If, controversially, poverty were measured on a more absolute, rather than relative, scale then perhaps poverty could be eradicated. Difficulty is to devise a sensible absolute measure. Is it:


a. Sufficient household income to clothe, feed and house a family in relative comfort (insulated accommodation offering warmth, H & C running water, bathroom & WC, and enough bedrooms such that no one has to share with more than one other person) with a small sum left over to allow a choice of "frivolities" such as beer, Sky movies, TV, fags or an occasional cheap holiday?


b. Sufficient income clothe a family in charity shop clothing and prevent them from starving or freezing to death. (The Scrooge definition)


c. Something else - either softer or harsher according to preferences.


I would be in favour of something close to a. above as on that basis once a family gets beyond having to choose between the "frivolities" then they are out of poverty - not rich but off the breadline.

The chancellor in LAST years budget took away the 10 % band (we pay more) and decreased income tax by a couple of % (we gain) last year for implementation this year.
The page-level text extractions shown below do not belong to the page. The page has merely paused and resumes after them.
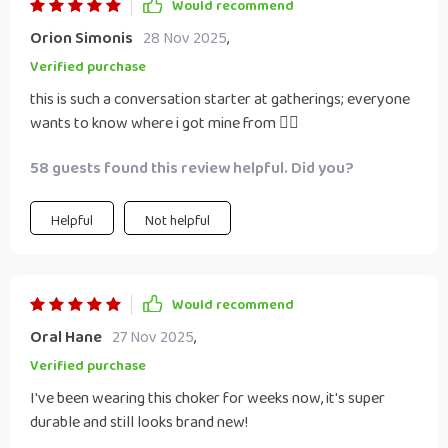
Would recommend
Orion Simonis
28 Nov 2025
,
Verified purchase
this is such a conversation starter at gatherings; everyone
wants to know where i got mine from 💁‍♀️
58 guests found this review helpful. Did you?
Helpful
Not helpful
Would recommend
Oral Hane
27 Nov 2025
,
Verified purchase
I've been wearing this choker for weeks now, it's super
durable and still looks brand new!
There's something I don't like about this delayed implementation, but the two measures seem to more or less cancel each other out. However he hit some higher earners (and to be honest many in London are) by also introducing the delayed increase of the NI higher earnings limuit coming in again about now (that hits many people earning around 40K pretty hard). This NI higher earnings limit is meant to increase for 3 or 4 years yet too - until it joins with the higher tax bracket - that'll hit the 40K earners for a few years.


If I remember the pensioners fuel payment was meant to be a temporary stop-gap until a fairer way of treating pensioners was found.